3 key workforce predictions for 2012 and how to prepare - The Seamless Workforce

January
4
2012

3 key workforce predictions for 2012 and how to prepare

Posted by: Joel Capperella

With the changing of the calendars comes a slew of fun to read blog posts and articles that offer predictions for the upcoming 12 months. But why is it that these projections typically never come to fruition?

Watching this scene from “Back to the Future” provides some insight as well as a guideline for making those beginning-of-the-new-year forecasts.

 

At the time this movie was released, the biggest laugh line in this clip was the one about Ronald Reagan being president. For Doc Brown, it naturally would have been unfathomable that Reagan, an established actor with a nearly 20-year career, would someday be the president of the United States.

Also note that Doc seems unfazed by the color photograph that Marty offers as proof that he is indeed from the future. It could be that Doc, who dismisses the photo as photographic fakery, was not impressed with the vibrancy and clarity of the color picture because, as a man of science, he was surely aware of the existence of color photography and naturally assumed that it was easily manipulated.

And herein lies the key to making reasonable predictions about the future. Advancements are not instantaneous and dramatic; something that does not exist today doesn’t miraculously exist tomorrow. Rather, the future is more a representation of today’s possibilities.

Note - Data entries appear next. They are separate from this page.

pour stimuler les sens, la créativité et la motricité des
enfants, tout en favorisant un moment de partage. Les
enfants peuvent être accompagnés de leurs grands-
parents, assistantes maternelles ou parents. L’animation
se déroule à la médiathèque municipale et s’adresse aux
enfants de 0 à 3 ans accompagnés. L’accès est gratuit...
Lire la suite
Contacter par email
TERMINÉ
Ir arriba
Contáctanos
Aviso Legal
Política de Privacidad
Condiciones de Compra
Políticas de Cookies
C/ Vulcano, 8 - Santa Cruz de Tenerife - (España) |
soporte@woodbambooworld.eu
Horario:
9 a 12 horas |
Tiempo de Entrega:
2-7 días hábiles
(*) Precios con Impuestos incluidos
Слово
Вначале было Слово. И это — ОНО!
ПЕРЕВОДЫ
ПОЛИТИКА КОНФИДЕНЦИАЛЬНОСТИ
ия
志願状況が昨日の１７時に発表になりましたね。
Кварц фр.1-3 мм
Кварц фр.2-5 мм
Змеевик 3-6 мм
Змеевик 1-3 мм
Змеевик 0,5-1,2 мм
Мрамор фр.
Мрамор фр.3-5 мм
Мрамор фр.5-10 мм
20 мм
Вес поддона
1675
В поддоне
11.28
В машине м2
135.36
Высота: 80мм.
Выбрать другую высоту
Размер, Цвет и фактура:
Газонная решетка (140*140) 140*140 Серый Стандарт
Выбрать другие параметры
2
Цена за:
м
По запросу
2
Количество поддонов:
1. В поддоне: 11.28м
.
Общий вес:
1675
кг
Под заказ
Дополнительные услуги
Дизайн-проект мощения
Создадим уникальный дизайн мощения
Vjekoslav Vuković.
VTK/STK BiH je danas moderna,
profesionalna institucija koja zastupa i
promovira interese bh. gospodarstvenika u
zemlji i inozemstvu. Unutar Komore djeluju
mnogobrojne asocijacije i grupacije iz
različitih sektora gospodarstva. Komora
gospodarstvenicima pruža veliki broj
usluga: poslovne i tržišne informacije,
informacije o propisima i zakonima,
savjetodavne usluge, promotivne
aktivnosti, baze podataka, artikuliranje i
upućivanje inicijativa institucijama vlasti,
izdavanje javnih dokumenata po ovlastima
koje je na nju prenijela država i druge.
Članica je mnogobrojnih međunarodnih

So, without further ado, here is what you can expect of the 2012 workforce:

  1. There is at least one massive unforeseen event on the horizon. If someone had written in January 2008 that there was the chance of a massive economic meltdown that would dramatically affect the employment landscape, the prediction most likely would have appeared behind news about Iraq or Afghanistan. Such a prediction, however, would not have been too far a stretch. Economic indicators were indeed pointing to the possibility of some pretty rough economic waters. So in 2012, we predict that there is at least one major event coming that no one is thinking about today, and it will dramatically — either positively or negatively — impact the makeup of the U.S. workforce. A cop out you say? Perhaps, but the point is that in January, it is crucial to be prepared for both. A positive event means that your strategy for quickly ramping up the talent ranks in your organization must be well-oiled and ready to go. A delay in filling mission-critical positions one month could have dire consequences for the organization. A negative event means that any efficiency that has been established since the fall of 2008 must be placed into high gear to allow your company to continue to deliver against your goals, keep your employees engaged, and map out how to act after the storm passes.
  2. Politicians will exploit good news and bad news. Expect an unemployment rate that dips below 8 percent by at least July of this year. Along with this, also expect that Democratic politicians will pound their chests and take responsibility for the improvement. Republican candidates will wring their hands over how slow the recovery is, and decry 8 percent unemployment as an unacceptable result of the current administration’s policies. For those of us who have to navigate these economic predictions and not just campaign on them, it will be extremely prudent in 2012 to be aggressively conservative with our workforce decisions. Oxymoronic? Not really. The point is that while the media and candidates are raising conflicting economic news up the flagpole, those that are building, managing, and leading a workforce of any type have to have all possible mechanisms for keeping the talent pool at the exact level that current and immediate market demand requires.
  3. A Brit will light the Olympic torch. While many of us are not thinking about the Summer Olympics at the moment, the athletes that are preparing for them most certainly are. And there is most certainly some previously unknown (in the U.S.) British athlete with some sort of Olympic pedigree that will dramatically light the torch, declaring the 2012 Summer Games open. This is fact. It will happen, and I am proud to say that when looking back in December 2012, this particular prediction will be spot on. The workforce hook? There are obvious events that you are perhaps not thinking about right now that will most certainly come to fruition. Identify them, note the date on which they will occur, make sure that all necessary members of leaderships are poised to address the talent needs associated with them, and evaluate your ecosystem to ensure that it too is ready to handle these inevitable realities of your business operation.

There you have it, three predictions for the coming year and how to handle them when they happen. If you think that as predictions they are soft, I refer you back to Doc Brown and the reality of making predictions from the Hollywood perspective. After all, at the end of “Back to the Future,” Doc declares that roads will not be needed in the long-off distant future of … 2015.